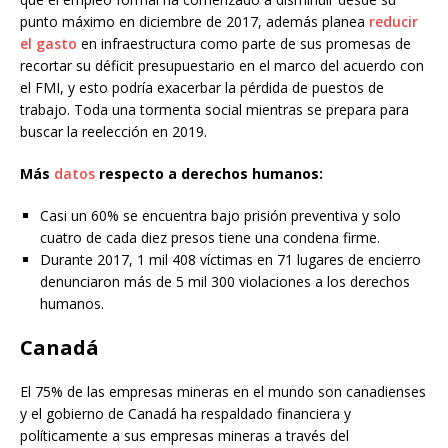
punto máximo en diciembre de 2017, además planea
reducir
el gasto
en infraestructura como parte de sus promesas de
recortar su déficit presupuestario en el marco del acuerdo con
el FMI, y esto podría exacerbar la pérdida de puestos de
trabajo. Toda una tormenta social mientras se prepara para
buscar la reelección en 2019.
Más
datos
respecto a derechos humanos:
Casi un 60% se encuentra bajo prisión preventiva y solo
cuatro de cada diez presos tiene una condena firme.
Durante 2017, 1 mil 408 víctimas en 71 lugares de encierro
denunciaron más de 5 mil 300 violaciones a los derechos
humanos.
Canadá
El 75% de las empresas mineras en el mundo son canadienses
y el gobierno de Canadá ha respaldado financiera y
políticamente a sus empresas mineras a través del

What is expected: Retype the data in full. Images do not go in the copy.

Completed task:
punto máximo en diciembre de 2017, además planea
reducir
el gasto
en infraestructura como parte de sus promesas de
recortar su déficit presupuestario en el marco del acuerdo con
el FMI, y esto podría exacerbar la pérdida de puestos de
trabajo. Toda una tormenta social mientras se prepara para
buscar la reelección en 2019.
Más
datos
respecto a derechos humanos:
Casi un 60% se encuentra bajo prisión preventiva y solo
cuatro de cada diez presos tiene una condena firme.
Durante 2017, 1 mil 408 víctimas en 71 lugares de encierro
denunciaron más de 5 mil 300 violaciones a los derechos
humanos.
Canadá
El 75% de las empresas mineras en el mundo son canadienses
y el gobierno de Canadá ha respaldado financiera y
políticamente a sus empresas mineras a través del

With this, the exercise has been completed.